12 thoughts on “Samsung Galaxy S4 vs HTC One final analysis video”

  1. Rob H says:

    My wife and I just purchased these phones. I prefer the HTC one for the better sound quality a aluminum body construction. Blinkfeed is really convenient. The S4 has more features however it’s interface was not for me. The screen on the HTC is the clearest I have ever seen. Almost 3D like. Overall we love our new phones and will purchase them again if given the option.

  2. paulpaul says:

    I picked HTC One. Had galaxy s3. I miss s-voice but nothing else. Reviewer is spot in in saying that Samsung put (or should I say force) too much unnecessary stuff on their phones. I’ve tried out the S4 (I work for a phone company) and I would say it’s only good for people who’ve owned an S3. Anyone else will just find it too overbearing (especially if you’re used to something simple like an iPhone). The HTC one is almost perfect and is a lot more enjoyable to use.

  3. Ronald Hunter says:

    It depends, largely what features are more important to the individual user. For me, a 4MP camera just isn’t going to cut it since having a good camera on a phone is very important in how I use the phone. I would have to choose a 13MP camera phone over a similar one with only 4MP. No contest.

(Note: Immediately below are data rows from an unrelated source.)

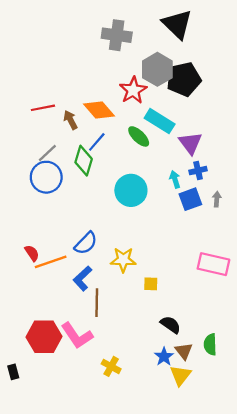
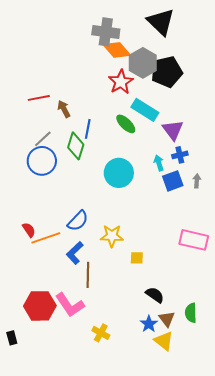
orange diamond: (99, 110) -> (117, 50), moved
blue line: (97, 142) -> (88, 129), turned -30
yellow triangle: (180, 375) -> (164, 341), turned -30

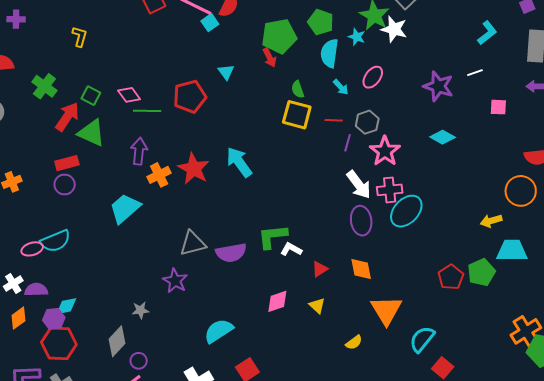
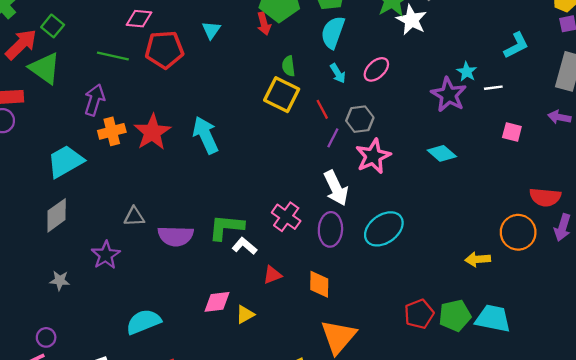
cyan star: (357, 37) -> (467, 72), moved
pink diamond: (129, 95) -> (139, 19), moved, turned -60
red line: (334, 120) -> (322, 109), turned 48
pink cross: (390, 190) -> (286, 217), moved, turned 30
gray triangle: (193, 243) -> (134, 217), size x0.7
cyan trapezoid: (512, 250) -> (493, 318), moved
yellow triangle: (317, 306) -> (245, 314), moved, turned 36
gray diamond: (117, 341) -> (57, 215), moved

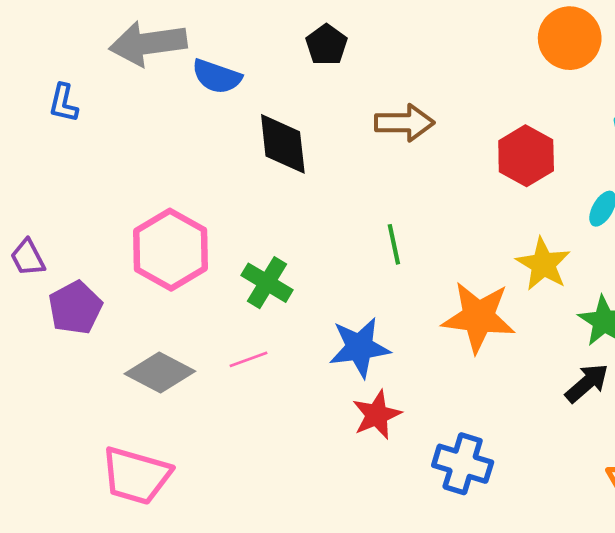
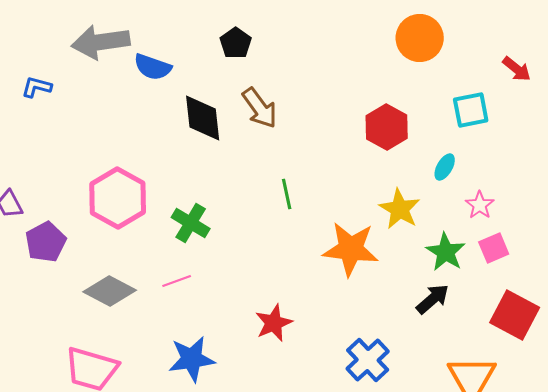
blue L-shape: (63, 103) -> (37, 87), turned 92
brown arrow: (404, 123) -> (260, 108), moved, turned 54
blue star: (360, 347) -> (192, 359), moved
blue cross: (463, 464) -> (368, 360), moved, turned 30

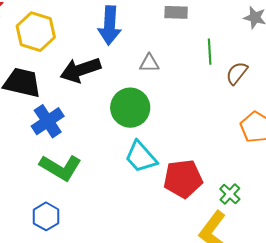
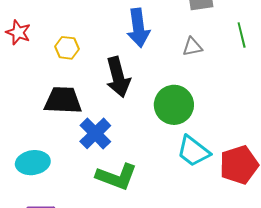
yellow hexagon: (36, 32) -> (67, 48), size x0.6
gray triangle: (149, 63) -> (192, 47), moved
black arrow: (80, 70) -> (118, 77), turned -75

      1. Ronald Hunter says:

        Kunal, Yes, it is a 4mp ultrapixel camera. That means that unless you do a lot of photographs at night, it is not going to be a benefit, only a disadvantage. As I said, it depends on what one wants a camera in a phone to do. I take a lot of pictures, and very few of them are low light. For that, I have a Kodak Z950 ultrazoom that does pretty well in low light. But I often need a fairly usable digital zoom, and the more pixels I can get, the better, at least until someone figures out how to put optical zoom in a cell phone. It’ll happen, someday.

  4. User says:

    I have long history of devices, starting with an iPAQ 3950, over several HTC units up to HTC Universal I had stayed with for 6 years, waiting for a better QWERTY device to come. To no avail. After it had died, I spent good two weeks picking up a phone, being surprised at how many features I had considered “standard” were not anymore. Removable battery, SD card slot, UMS, etc. I ended up choosing between S3 and the Padfone because they were the only top devices that did have my standard set of features. Looking at the Padfone 2 and the direction Asus was heading, I went for the S3. I soon found that through the plethora of features, I was able to customize the phone to my liking. I don’t really care about default features and/or settings, as long as I can change them to suit my needs.

    This is the reason I wouldn’t even consider buying the One (or an iPhone, for that matter). And this is the reason I don’t quite understand the notion that “there’s too much stuff” in the S4. Sure, the One may seem more intuitive and user-friendly out of the box (though it does not to me), which may be an advantage in the very short run. But in the long run, I just don’t see why I should limit myself to a short track. IMHO, a 600-Euro phone shoudn’t be a turn-key product, if it were to be actually used. E.g., having a 1-yr old child, I have been taking a lot of pictures and videos using my phone and a lack of SD-card expansion would hurt me a lot. Also, the style and build quality don’t bother me at all, since the phones today are too thin and fragile for me anyway and I’ve had my S3 encapsulated within an Otterbox Commuter protective case since Day 1.

    Just my opinion, a look from the other side of the matter. HTC One seems like a great device, but it cannot be for everyone and it certainly isn’t. And, apparently, neither is the S4, although it very well can.

  5. beno says:

    Im with samsung all the way 🙂 htc stops with support after some time and samsung not also im very much enjoying tons of fetures that for me are like SF and i enjoy those features like a little child even im 30 🙂 but thats just me and my taste and you cant discuss ppls tastes 🙂 the beauty is in the eye of the beholder 😉

  6. Rebecca Rush says:

    HTC One: OMG Options!!!
    Samsung G S4: Whoa, too many options.

    This guy has no idea what he’s saying, and has an obvious bias.